[Extracted page text data]
--

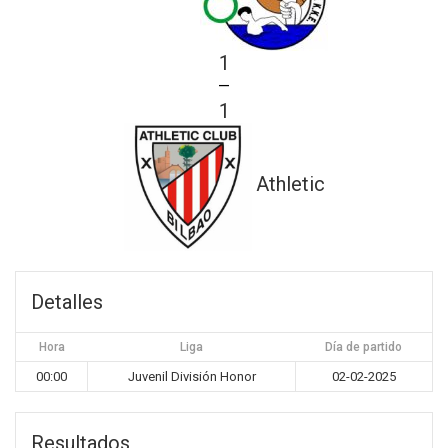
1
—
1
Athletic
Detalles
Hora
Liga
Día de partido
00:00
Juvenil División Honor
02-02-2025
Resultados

--

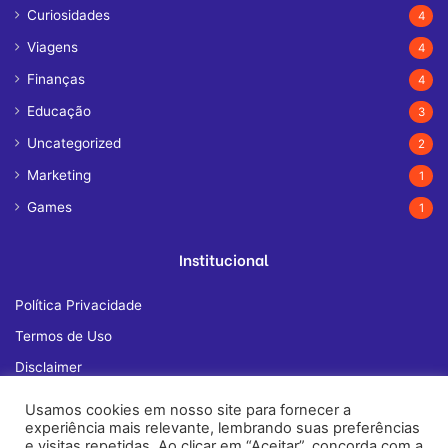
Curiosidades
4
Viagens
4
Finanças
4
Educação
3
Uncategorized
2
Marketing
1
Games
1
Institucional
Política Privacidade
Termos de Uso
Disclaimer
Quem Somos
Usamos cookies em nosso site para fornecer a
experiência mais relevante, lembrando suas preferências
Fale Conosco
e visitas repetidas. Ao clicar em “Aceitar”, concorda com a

--

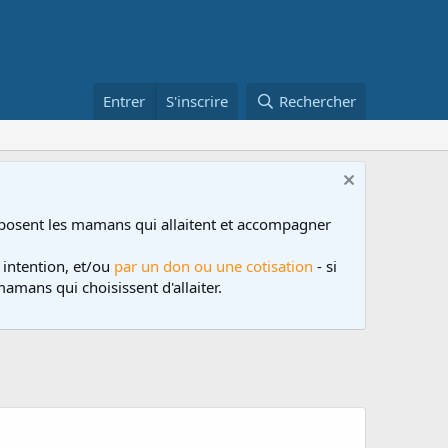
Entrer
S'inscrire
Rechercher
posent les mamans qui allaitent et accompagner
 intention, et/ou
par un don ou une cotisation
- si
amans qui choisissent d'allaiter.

--

- What you have to do -
Copy the stretch of the records above that runs from the line with "posent les mamans" through the line with "amans qui choisissent d'allaiter.". Both end lines belong in the copy, and nothing else does.

- Written solution -
posent les mamans qui allaitent et accompagner
 intention, et/ou
par un don ou une cotisation
- si
amans qui choisissent d'allaiter.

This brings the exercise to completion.